## Aim of the exercise
Reproduce every line below exactly as written; do not include the images.

(Stored data entries)
########

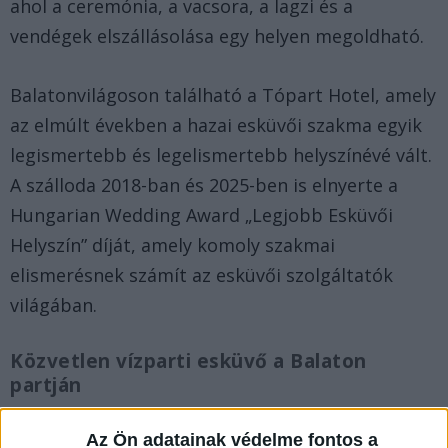
ahol a ceremónia, a vacsora, a lagzi és a
vendégek elszállásolása egy helyen megoldható.
Balatonvilágoson található a Tópart Hotel, amely
az elmúlt években a hazai esküvői szakma egyik
legismertebb és legelismertebb helyszínévé vált.
A szálloda 2018-ban és 2025-ben is elnyerte a
Hungarian Wedding Award „Legjobb Esküvői
Helyszín” díját, amely komoly szakmai
elismerésnek számít az esküvői szolgáltatók
világában.
Közvetlen vízparti esküvő a Balaton
partján
A Tópart Hotel egyik legnagyobb előnye, hogy
Az Ön adatainak védelme fontos a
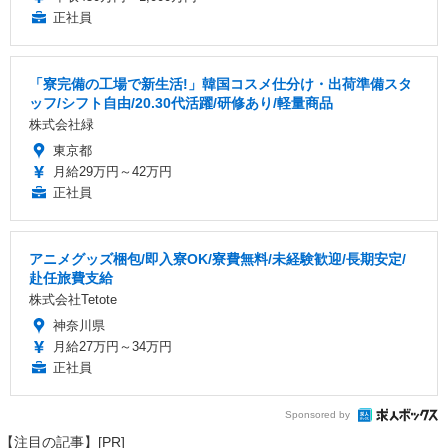
正社員
「寮完備の工場で新生活!」韓国コスメ仕分け・出荷準備スタ
ッフ/シフト自由/20.30代活躍/研修あり/軽量商品
株式会社緑
東京都
月給29万円～42万円
正社員
アニメグッズ梱包/即入寮OK/寮費無料/未経験歓迎/長期安定/
赴任旅費支給
株式会社Tetote
神奈川県
月給27万円～34万円
正社員
Sponsored by
【注目の記事】[PR]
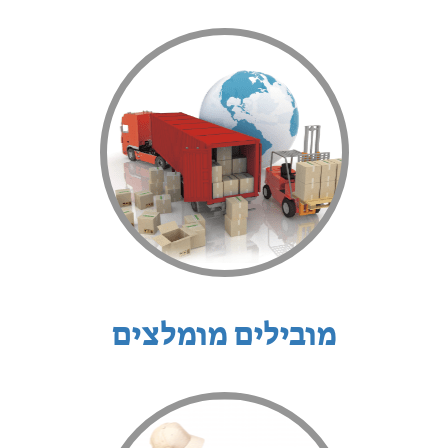
מובילים מומלצים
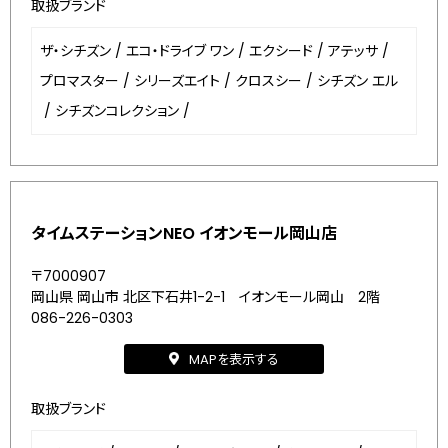
取扱ブランド
ザ・シチズン
/
エコ・ドライブ ワン
/
エクシード
/
アテッサ
/
プロマスター
/
シリーズエイト
/
クロスシー
/
シチズン エル
/
シチズンコレクション
/
タイムステーションNEO イオンモール岡山店
〒7000907
岡山県 岡山市 北区下石井1-2-1 イオンモール岡山 2階
086-226-0303
MAPを表示する
取扱ブランド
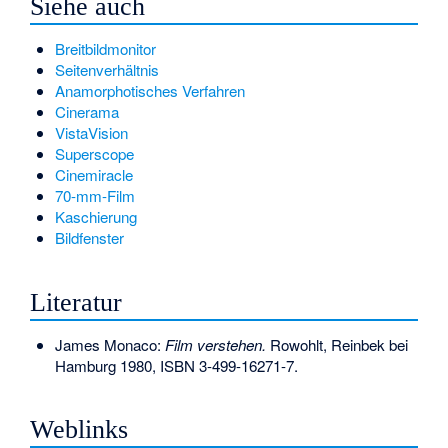
Siehe auch
Breitbildmonitor
Seitenverhältnis
Anamorphotisches Verfahren
Cinerama
VistaVision
Superscope
Cinemiracle
70-mm-Film
Kaschierung
Bildfenster
Literatur
James Monaco:
Film verstehen.
Rowohlt, Reinbek bei
Hamburg 1980,
ISBN 3-499-16271-7
.
Weblinks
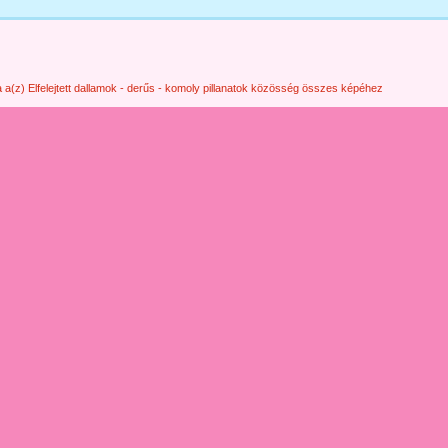
 a(z) Elfelejtett dallamok - derűs - komoly pillanatok közösség összes képéhez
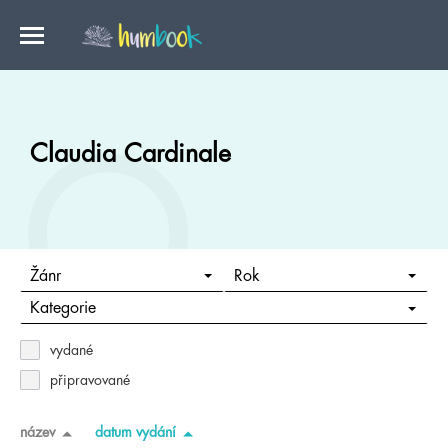
Claudia Cardinale
Žánr
Rok
Kategorie
vydané
připravované
název
datum vydání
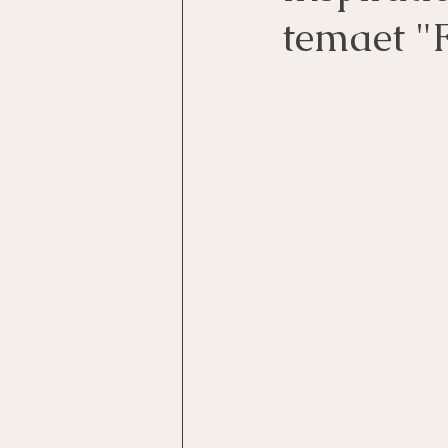
temaet "F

########

## Reply
ahol a ceremónia, a vacsora, a lagzi és a
vendégek elszállásolása egy helyen megoldható.
Balatonvilágoson található a Tópart Hotel, amely
az elmúlt években a hazai esküvői szakma egyik
legismertebb és legelismertebb helyszínévé vált.
A szálloda 2018-ban és 2025-ben is elnyerte a
Hungarian Wedding Award „Legjobb Esküvői
Helyszín” díját, amely komoly szakmai
elismerésnek számít az esküvői szolgáltatók
világában.
Közvetlen vízparti esküvő a Balaton
partján
A Tópart Hotel egyik legnagyobb előnye, hogy
Az Ön adatainak védelme fontos a
正社員
「寮完備の工場で新生活!」韓国コスメ仕分け・出荷準備スタ
ッフ/シフト自由/20.30代活躍/研修あり/軽量商品
株式会社緑
東京都
月給29万円～42万円
正社員
アニメグッズ梱包/即入寮OK/寮費無料/未経験歓迎/長期安定/
赴任旅費支給
株式会社Tetote
神奈川県
月給27万円～34万円
正社員
Sponsored by
【注目の記事】[PR]
מובילים מומלצים
取扱ブランド
ザ・シチズン
/
エコ・ドライブ ワン
/
エクシード
/
アテッサ
/
プロマスター
/
シリーズエイト
/
クロスシー
/
シチズン エル
/
シチズンコレクション
/
タイムステーションNEO イオンモール岡山店
〒7000907
岡山県 岡山市 北区下石井1-2-1 イオンモール岡山 2階
086-226-0303
MAPを表示する
取扱ブランド
Siehe auch
Breitbildmonitor
Seitenverhältnis
Anamorphotisches Verfahren
Cinerama
VistaVision
Superscope
Cinemiracle
70-mm-Film
Kaschierung
Bildfenster
Literatur
James Monaco:
Film verstehen.
Rowohlt, Reinbek bei
Hamburg 1980,
ISBN 3-499-16271-7
.
Weblinks
 a(z) Elfelejtett dallamok - derűs - komoly pillanatok közösség összes képéhez
Claudia Cardinale
Žánr
Rok
Kategorie
vydané
připravované
název
datum vydání
temaet "F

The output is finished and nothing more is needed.